# Super Mario 64 Land by Kaze Emanuar has just been released!



## Jayro (Nov 11, 2019)

Video Preview here:





Download the patch *HERE*
Online ROM Patcher *HERE*
(Note: You must supply your own .Z64 ROM)​


----------



## x65943 (Nov 11, 2019)

Wow that is really well done

Definitely looks like it's worth it to give it shot


----------



## Deleted member 397813 (Nov 11, 2019)

Ooooooooooooooooo!!! Seems fun! Can't wait to try out!


----------



## bluedart (Nov 11, 2019)

Looks cool.  Just a heads up, that mega link asks for a "decryption key" for some reason.  I've never seen that before.  Weird.  Anyway, the link is unusable.


----------



## yuyuyup (Nov 11, 2019)

bluedart said:


> Looks cool.  Just a heads up, that mega link asks for a "decryption key" for some reason.  I've never seen that before.  Weird.  Anyway, the link is unusable.


take off part of the url here it is https://mega.nz/#!COhz2QCI!IjPQaM1LLtSR1fDPrtQeY4hyP9U4_r1pgz2w6ajx9LUw0W6AYew


----------



## Smoker1 (Nov 11, 2019)

bluedart said:


> Looks cool.  Just a heads up, that mega link asks for a "decryption key" for some reason.  I've never seen that before.  Weird.  Anyway, the link is unusable.


Go to the YouTube Video Page and click on that Mega Link.


----------



## James_ (Nov 11, 2019)

I can finally turn Mario into a furry in Mario 64


----------



## Jayro (Nov 11, 2019)

bluedart said:


> Looks cool.  Just a heads up, that mega link asks for a "decryption key" for some reason.  I've never seen that before.  Weird.  Anyway, the link is unusable.

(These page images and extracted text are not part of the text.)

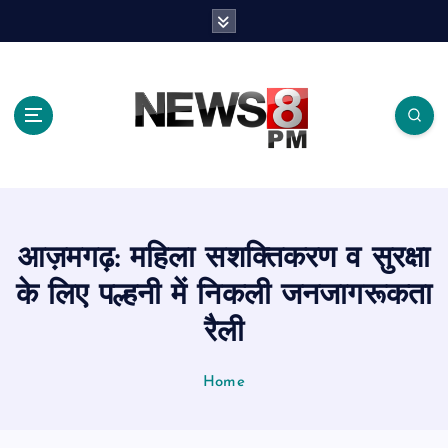
S
k
i
p
t
o
c
o
n
t
e
आज़मगढ़: महिला सशक्तिकरण व सुरक्षा
n
t
के लिए पल्हनी में निकली जनजागरूकता
रैली
Home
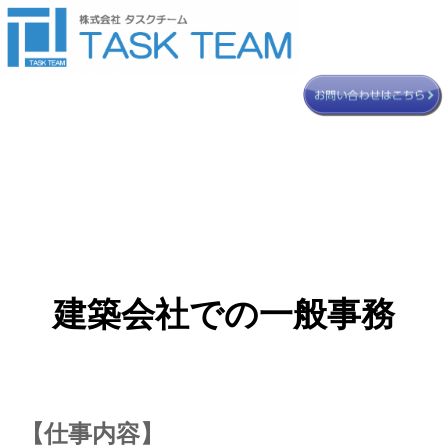
建築会社での一般事務
【仕事内容】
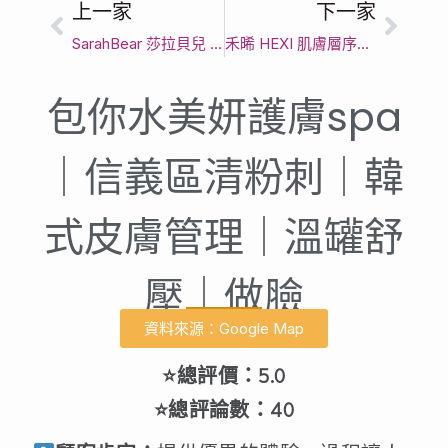
上一家
下一家
SarahBear 莎拉貝兒 ｜信義安和肌膚管理｜臺北市皮膚滋潤護理｜專業細緻手技
禾晞 HEXI 肌膚層序管理｜台北市抗老緊緻｜客製化肌膚呵護
包你水美妍護膚spa
｜信義區清粉刺｜韓
式皮膚管理｜溫罐舒
壓｜做臉
資料來源：Google Map
⭐總評價：5.0
⭐總評論數：40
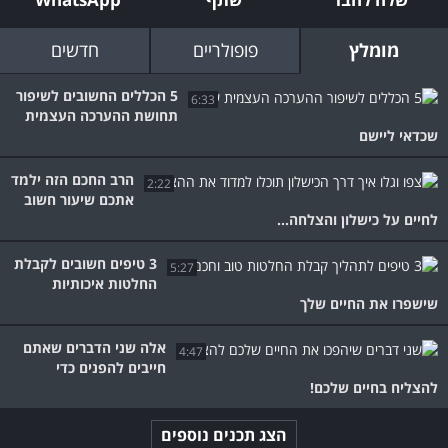
מומלץ
פופולריים
חדשים
5 הכללים החשובים לשיפור
6:33
תחושת ההערכה העצמית
שכדאי ליישם
הרב החכם הזה ילמד
2:22
אתכם שיעור חשוב
לחיים על כישלון והצלחה...
3 טיפים חשובים לקבלת
5:27
החלטות איכותיות
שישפרו את החיים שלך
אלה שני הדברים שאתם
4:47
חייבים להפנים כדי
להצליח בחיים שלכם!
הצג תכנים נוספים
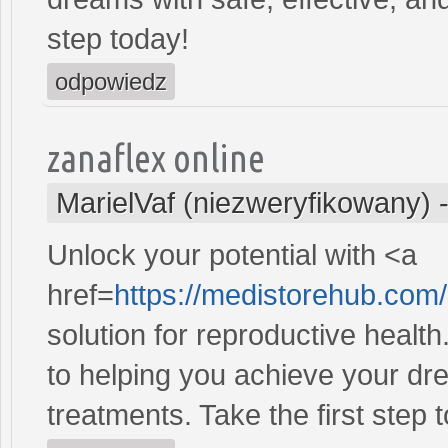
step today!
odpowiedz
zanaflex online
MarielVaf (niezweryfikowany)
Unlock your potential with <a
href=
https://medistorehub.com
solution for reproductive heal
to helping you achieve your dre
treatments. Take the first step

Thanks, it should be fixed now.


----------



## IncredulousP (Nov 11, 2019)

Where the hell does this talented guy find the time and motivation to make such incredible stuff? A genius of our generation.


----------



## Issac (Nov 11, 2019)

Of course, there are already achievements for us hunters too  hoooray!
https://retroachievements.org/game/14658


----------



## MajinCubyan (Nov 11, 2019)

What great news to wake up to.


----------



## nitrostemp (Nov 11, 2019)

kinda sad it doesnt run on everdrive


----------



## Deleted User (Nov 12, 2019)

This looks great! Amazing how much effort has been put into this project!


----------



## Jayro (Nov 12, 2019)

nitrostemp said:


> kinda sad it doesnt run on everdrive


Doesn't run on my NES Classic either, and I've tried 4 different cores.


----------



## Deleted User (Nov 12, 2019)

I got it working on the latest Wii64 release. The game slows down in larger areas. 
I have been using a Wii, it should run faster on a Wiiu with overclock enabled!


----------



## B.B.Link (Nov 13, 2019)

nitrostemp said:


> kinda sad it doesnt run on everdrive



Do any Mario 64 hacks run on a Everdrive? Is there a list?


----------



## nitrostemp (Nov 13, 2019)

B.B.Link said:


> Do any Mario 64 hacks run on a Everdrive? Is there a list?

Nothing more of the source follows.